Retype the following data exactly, but leave its pictures out.

DATA FOR ANALYSIS Block Start

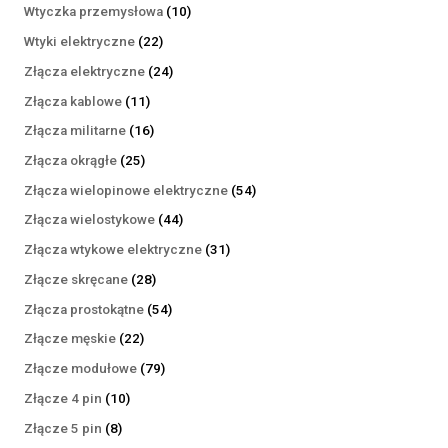
produktów
10
Wtyczka przemysłowa
10
produktów
22
Wtyki elektryczne
22
produkty
24
Złącza elektryczne
24
produkty
11
Złącza kablowe
11
produktów
16
Złącza militarne
16
produktów
25
Złącza okrągłe
25
produktów
54
Złącza wielopinowe elektryczne
54
produkty
44
Złącza wielostykowe
44
produkty
31
Złącza wtykowe elektryczne
31
produktów
28
Złącze skręcane
28
produktów
54
Złącza prostokątne
54
produkty
22
Złącze męskie
22
produkty
79
Złącze modułowe
79
produktów
10
Złącze 4 pin
10
produktów
8
Złącze 5 pin
8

DATA FOR ANALYSIS Block End

EXERCISE OUTPUT:
produktów
10
Wtyczka przemysłowa
10
produktów
22
Wtyki elektryczne
22
produkty
24
Złącza elektryczne
24
produkty
11
Złącza kablowe
11
produktów
16
Złącza militarne
16
produktów
25
Złącza okrągłe
25
produktów
54
Złącza wielopinowe elektryczne
54
produkty
44
Złącza wielostykowe
44
produkty
31
Złącza wtykowe elektryczne
31
produktów
28
Złącze skręcane
28
produktów
54
Złącza prostokątne
54
produkty
22
Złącze męskie
22
produkty
79
Złącze modułowe
79
produktów
10
Złącze 4 pin
10
produktów
8
Złącze 5 pin
8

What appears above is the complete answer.